MATERIAL PROVIDED START

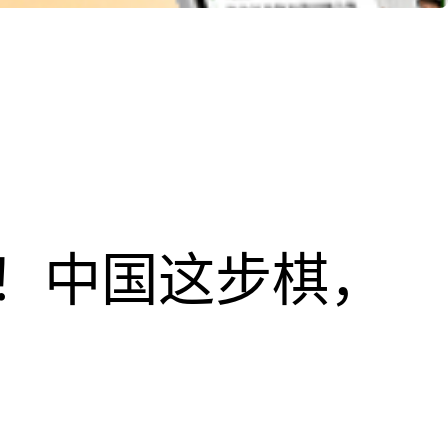
！中国这步棋，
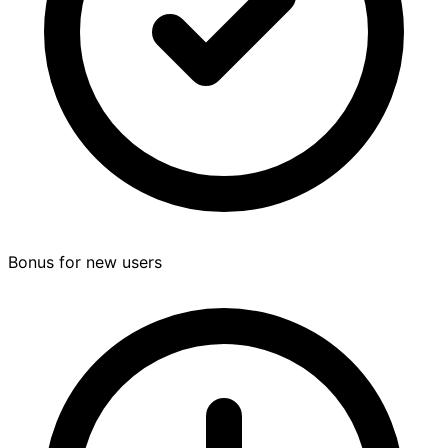
Bonus for new users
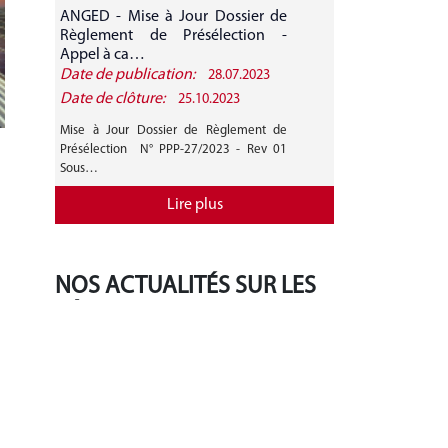
ANGED - Mise à Jour Dossier de
ANGED - A
Règlement de Présélection -
CANDIDATURE 
Appel à ca…
Date de publication:
Date de public
28.07.2023
Date de clôture:
Date de clôture
25.10.2023
Mise à Jour Dossier de Règlement de
AVIS GENERAL A
Présélection N° PPP-27/2023 - Rev 01
27/2023 Mise 
Sous…
Règlement de…
Lire plus
NOS ACTUALITÉS SUR LES
RÉSEAUX SOCIAUX
‹
›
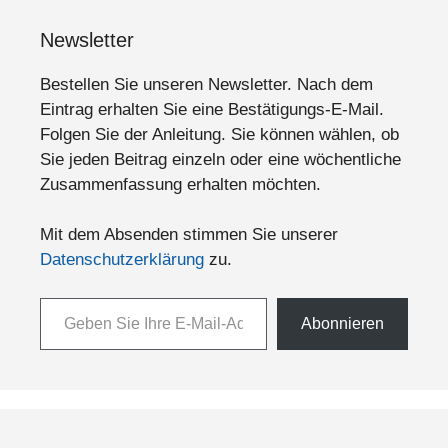
Newsletter
Bestellen Sie unseren Newsletter. Nach dem
Eintrag erhalten Sie eine Bestätigungs-E-Mail.
Folgen Sie der Anleitung. Sie können wählen, ob
Sie jeden Beitrag einzeln oder eine wöchentliche
Zusammenfassung erhalten möchten.
Mit dem Absenden stimmen Sie unserer
Datenschutzerklärung
zu.
Geben Sie Ihre E-Mail-Adresse ein ...
Abonnieren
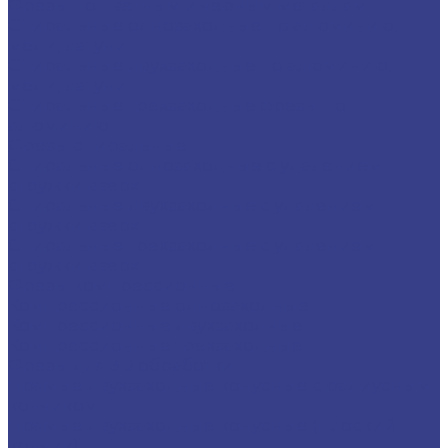
Фрезы по цветным и черным металлам
Спиральные однозаходные по алюминию,
меди, латуни
Спиральные двухзаходные по алюминию,
меди, латуни
Спиральные трехзаходные фрезы по
алюминию
Фрезы спиральные
Спиральные однозаходные с удалением
стружки вверх
Спиральные двухзаходные с удалением
стружки вверх
Спиральные трехзаходные с удалением
стружки вверх
Фрезы компрессионные
Компрессионные однозаходные
Компрессионные двухзаходные
Компрессионные трехзаходные
Фрезы для 3D обработки
Прямые двухзаходные конусные с радиусным
кончиком
Прямые двухзаходные конусные (плоский
кончик)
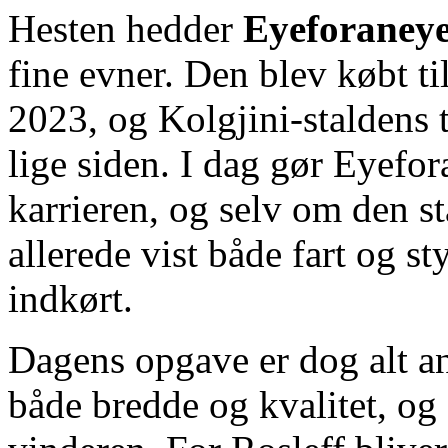
Hesten hedder
Eyeforaneye
fine evner. Den blev købt ti
2023, og Kolgjini‑staldens t
lige siden. I dag gør Eyefor
karrieren, og selv om den st
allerede vist både fart og s
indkørt.
Dagens opgave er dog alt an
både bredde og kvalitet, og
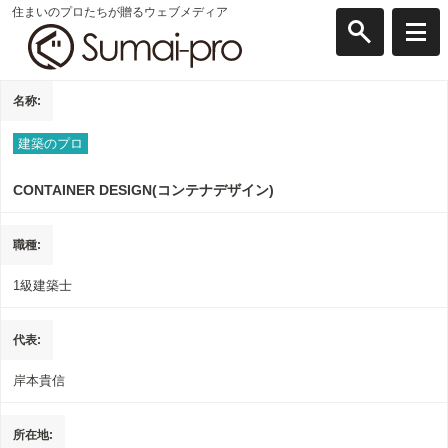
住まいのプロたちが贈るウェブメディア
名称
建築のプロ
CONTAINER DESIGN(コンテナデザイン)
職種
1級建築士
代表
岸本貴信
所在地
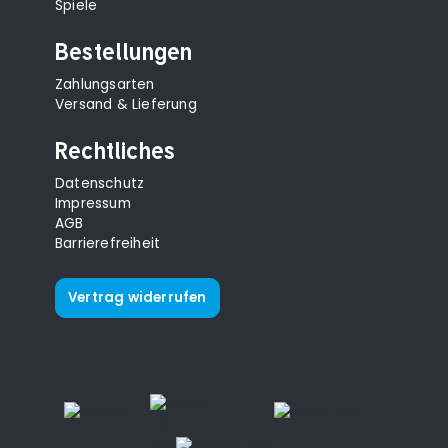
Spiele
Bestellungen
Zahlungsarten
Versand & Lieferung
Rechtliches
Datenschutz
Impressum
AGB
Barrierefreiheit
Vertrag widerrufen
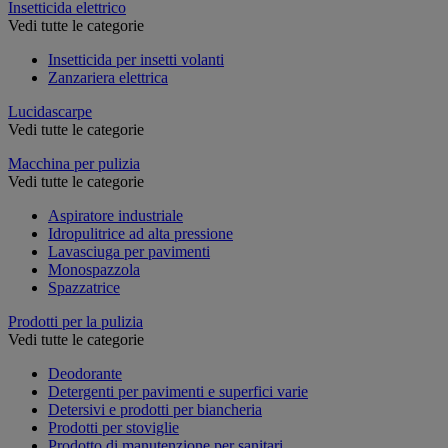
Insetticida elettrico
Vedi tutte le categorie
Insetticida per insetti volanti
Zanzariera elettrica
Lucidascarpe
Vedi tutte le categorie
Macchina per pulizia
Vedi tutte le categorie
Aspiratore industriale
Idropulitrice ad alta pressione
Lavasciuga per pavimenti
Monospazzola
Spazzatrice
Prodotti per la pulizia
Vedi tutte le categorie
Deodorante
Detergenti per pavimenti e superfici varie
Detersivi e prodotti per biancheria
Prodotti per stoviglie
Prodotto di manutenzione per sanitari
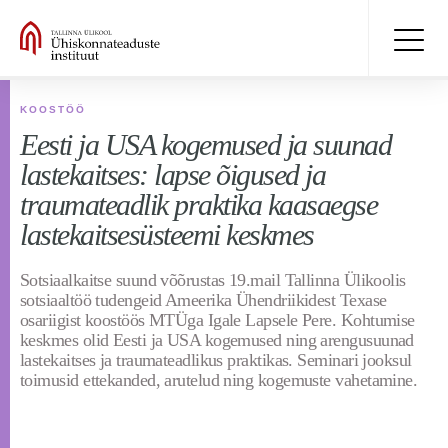
KOOSTÖÖ
Eesti ja USA kogemused ja suunad
lastekaitses: lapse õigused ja
traumateadlik praktika kaasaegse
lastekaitsesüsteemi keskmes
Sotsiaalkaitse suund võõrustas 19.mail Tallinna Ülikoolis
sotsiaaltöö tudengeid Ameerika Ühendriikidest Texase
osariigist koostöös MTÜga Igale Lapsele Pere. Kohtumise
keskmes olid Eesti ja USA kogemused ning arengusuunad
lastekaitses ja traumateadlikus praktikas. Seminari jooksul
toimusid ettekanded, arutelud ning kogemuste vahetamine.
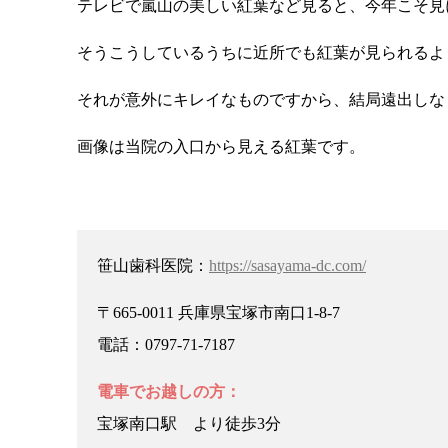
テレビで嵐山の美しい紅葉など見ると、今年こそ見
そうこうしているうちに近所でも紅葉が見られるよ
それが意外にキレイなものですから、結局遠出しな
画像は当院の入口から見える紅葉です。
笹山歯科医院：
https://sasayama-dc.com/
〒665-0011 兵庫県宝塚市南口1-8-7
電話：0797-71-7187
電車でお越しの方：
宝塚南口駅 より徒歩3分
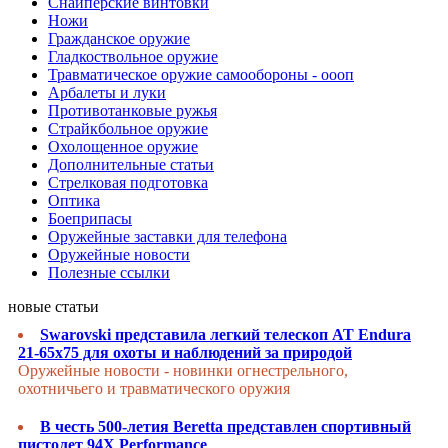
Снайперские винтовки
Ножи
Гражданское оружие
Гладкоствольное оружие
Травматическое оружие самообороны - оооп
Арбалеты и луки
Противотанковые ружья
Страйкбольное оружие
Охолощенное оружие
Дополнительные статьи
Стрелковая подготовка
Оптика
Боеприпасы
Оружейные заставки для телефона
Оружейные новости
Полезные ссылки
новые статьи
Swarovski представила легкий телескоп AT Endura
21-65x75 для охоты и наблюдений за природой
Оружейные новости - новинки огнестрельного,
охотничьего и травматического оружия
В честь 500-летия Beretta представлен спортивный
пистолет 94X Performance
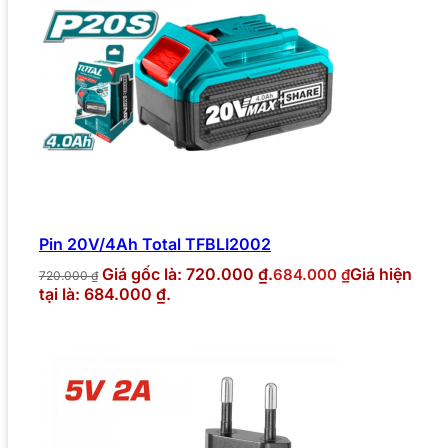
Pin 20V/4Ah Total TFBLI2002
Giá gốc là: 720.000 ₫.
Giá hiện
684.000
₫
720.000
₫
tại là: 684.000 ₫.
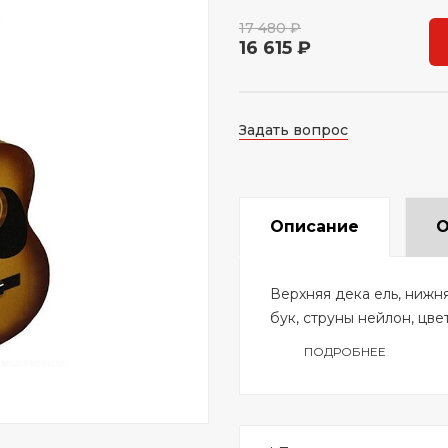
17 480 ₽
16 615 ₽
Задать вопрос
Описание
О
Верхняя дека ель, нижня
бук, струны нейлон, цв
ПОДРОБНЕЕ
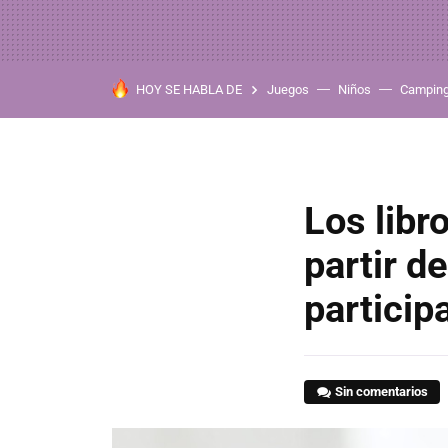
HOY SE HABLA DE
Juegos
Niños
Campin
Los libr
partir d
particip
Sin comentarios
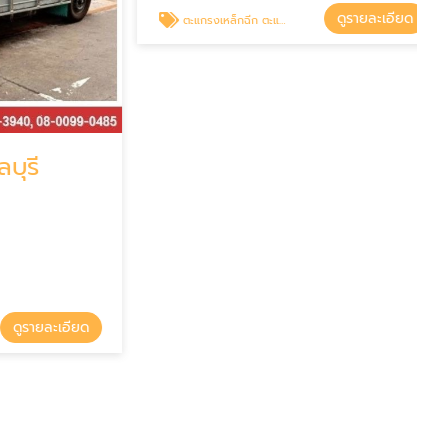
ดูรายละเอียด
ตะแกรงเหล็กฉีก ตะแกรงเหล็กเจาะรู ชลบุรี
ี
รายละเอียด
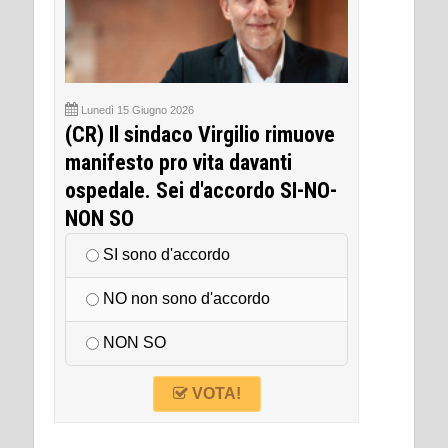
Lunedì 15 Giugno 2026
(CR) Il sindaco Virgilio rimuove
manifesto pro vita davanti
ospedale. Sei d'accordo SI-NO-
NON SO
SI sono d'accordo
NO non sono d'accordo
NON SO
VOTA!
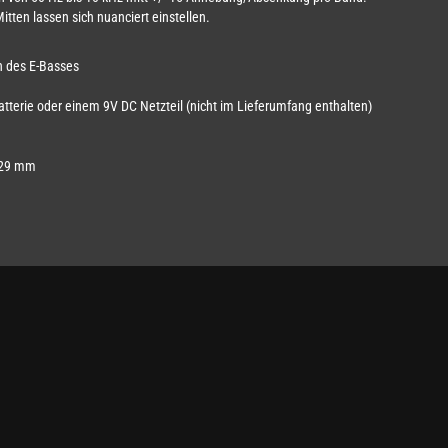
ten lassen sich nuanciert einstellen.
ch des E-Basses
tterie oder einem 9V DC Netzteil (nicht im Lieferumfang enthalten)
129 mm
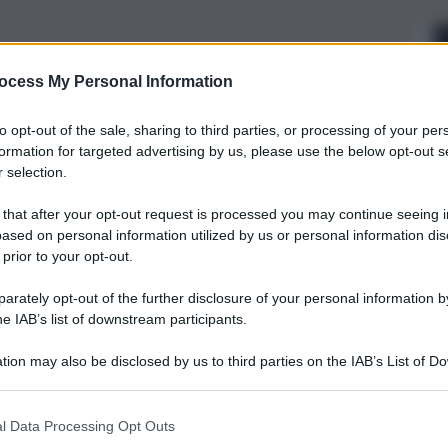
ocess My Personal Information
to opt-out of the sale, sharing to third parties, or processing of your per
formation for targeted advertising by us, please use the below opt-out s
 selection.
 that after your opt-out request is processed you may continue seeing i
ased on personal information utilized by us or personal information dis
 prior to your opt-out.
rately opt-out of the further disclosure of your personal information by
he IAB’s list of downstream participants.
tion may also be disclosed by us to third parties on the IAB’s List of 
 that may further disclose it to other third parties.
l Data Processing Opt Outs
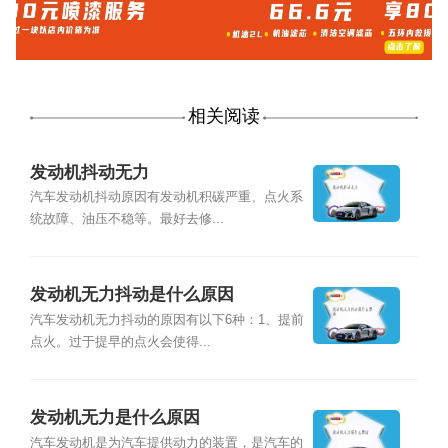
相关阅读
发动机抖动无力
汽车发动机抖动原因有发动机积碳严重、点火系
统故障、油压不稳等。最好去修...
发动机无力抖动是什么原因
汽车发动机无力抖动的原因有以下6种：1、提前
点火。过于提早的点火会使得...
发动机无力是什么原因
汽车发动机是为汽车提供动力的装置，是汽车的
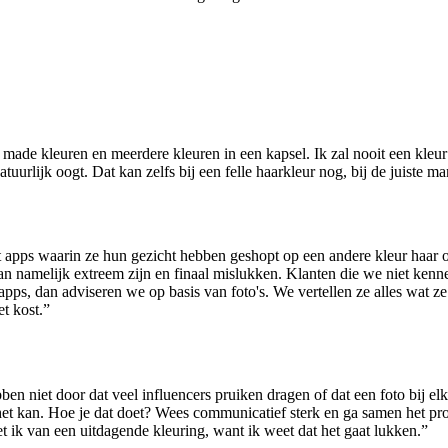
r made kleuren en meerdere kleuren in een kapsel. Ik zal nooit een kleur
tuurlijk oogt. Dat kan zelfs bij een felle haarkleur nog, bij de juiste m
apps waarin ze hun gezicht hebben geshopt op een andere kleur haar om
n namelijk extreem zijn en finaal mislukken. Klanten die we niet kenne
a apps, dan adviseren we op basis van foto's. We vertellen ze alles wat
t kost.”
niet door dat veel influencers pruiken dragen of dat een foto bij elka
t kan. Hoe je dat doet? Wees communicatief sterk en ga samen het proces
et ik van een uitdagende kleuring, want ik weet dat het gaat lukken.”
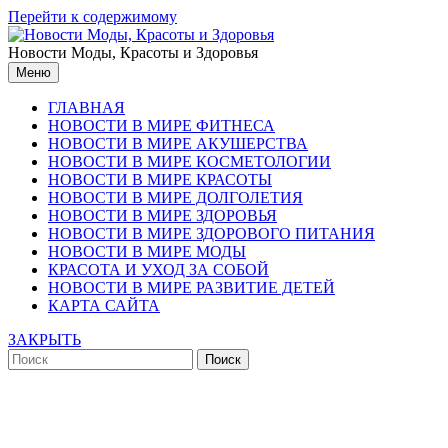
Перейти к содержимому
Новости Моды, Красоты и Здоровья
Меню
ГЛАВНАЯ
НОВОСТИ В МИРЕ ФИТНЕСА
НОВОСТИ В МИРЕ АКУШЕРСТВА
НОВОСТИ В МИРЕ КОСМЕТОЛОГИИ
НОВОСТИ В МИРЕ КРАСОТЫ
НОВОСТИ В МИРЕ ДОЛГОЛЕТИЯ
НОВОСТИ В МИРЕ ЗДОРОВЬЯ
НОВОСТИ В МИРЕ ЗДОРОВОГО ПИТАНИЯ
НОВОСТИ В МИРЕ МОДЫ
КРАСОТА И УХОД ЗА СОБОЙ
НОВОСТИ В МИРЕ РАЗВИТИЕ ДЕТЕЙ
КАРТА САЙТА
ЗАКРЫТЬ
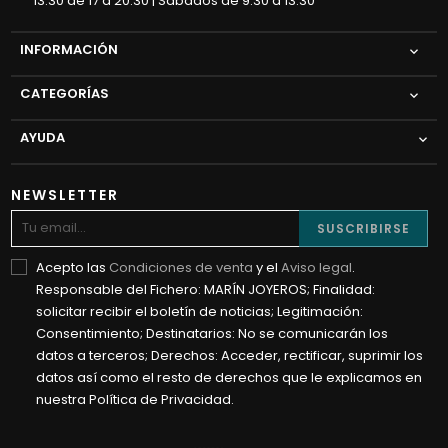
13.30 de 17 a 20.30 | Sábados de 9.30 a 13.30
INFORMACIÓN

CATEGORÍAS

AYUDA

NEWSLETTER
SUSCRIBIRSE
Acepto las
Condiciones de venta
y el
Aviso legal
.
Responsable del Fichero: MARÍN JOYEROS; Finalidad:
solicitar recibir el boletín de noticias; Legitimación:
Consentimiento; Destinatarios: No se comunicarán los
datos a terceros; Derechos: Acceder, rectificar, suprimir los
datos así como el resto de derechos que le explicamos en
nuestra Política de Privacidad.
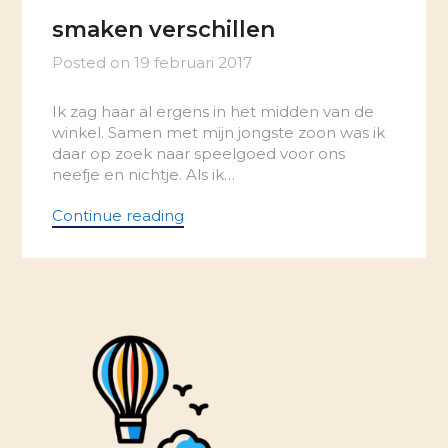
smaken verschillen
Posted on
19 februari 2017
Ik zag haar al ergens in het midden van de
winkel. Samen met mijn jongste zoon was ik
daar op zoek naar speelgoed voor ons
neefje en nichtje. Als ik…
Continue reading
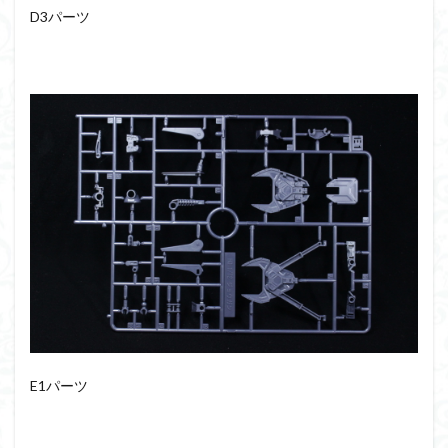
組み立て依頼
組立代行
組立依頼
D3パーツ
蒼穹のファフナー
装甲娘
輝羅鋼
途中経過
遊戯王
遊模
配信特別企画
鉄血のオルフェンズ
閃光のハサウェイ
食玩
鬼滅の刃
魔神創造伝ワタル
魔神英雄伝ワタル
魔装機神
龍神丸
龍騎
ＨＧ
ＭＧ
ＲＧ
ＳＲＷ
検索
E1パーツ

MATERIAL PROVIDED END

● TASK PROMPT:
Beginning at the line that contains "НОВОСТИ В МИРЕ МОДЫ", retype each line of the data above through the very last one. Do not retype the pictures.

● OUTPUT OF THE TASK:
НОВОСТИ В МИРЕ МОДЫ
КРАСОТА И УХОД ЗА СОБОЙ
НОВОСТИ В МИРЕ РАЗВИТИЕ ДЕТЕЙ
КАРТА САЙТА
ЗАКРЫТЬ
13.30 de 17 a 20.30 | Sábados de 9.30 a 13.30
INFORMACIÓN

CATEGORÍAS

AYUDA

NEWSLETTER
SUSCRIBIRSE
Acepto las
Condiciones de venta
y el
Aviso legal
.
Responsable del Fichero: MARÍN JOYEROS; Finalidad:
solicitar recibir el boletín de noticias; Legitimación:
Consentimiento; Destinatarios: No se comunicarán los
datos a terceros; Derechos: Acceder, rectificar, suprimir los
datos así como el resto de derechos que le explicamos en
nuestra Política de Privacidad.
smaken verschillen
Posted on
19 februari 2017
Ik zag haar al ergens in het midden van de
winkel. Samen met mijn jongste zoon was ik
daar op zoek naar speelgoed voor ons
neefje en nichtje. Als ik…
Continue reading
組み立て依頼
組立代行
組立依頼
D3パーツ
蒼穹のファフナー
装甲娘
輝羅鋼
途中経過
遊戯王
遊模
配信特別企画
鉄血のオルフェンズ
閃光のハサウェイ
食玩
鬼滅の刃
魔神創造伝ワタル
魔神英雄伝ワタル
魔装機神
龍神丸
龍騎
ＨＧ
ＭＧ
ＲＧ
ＳＲＷ
検索
E1パーツ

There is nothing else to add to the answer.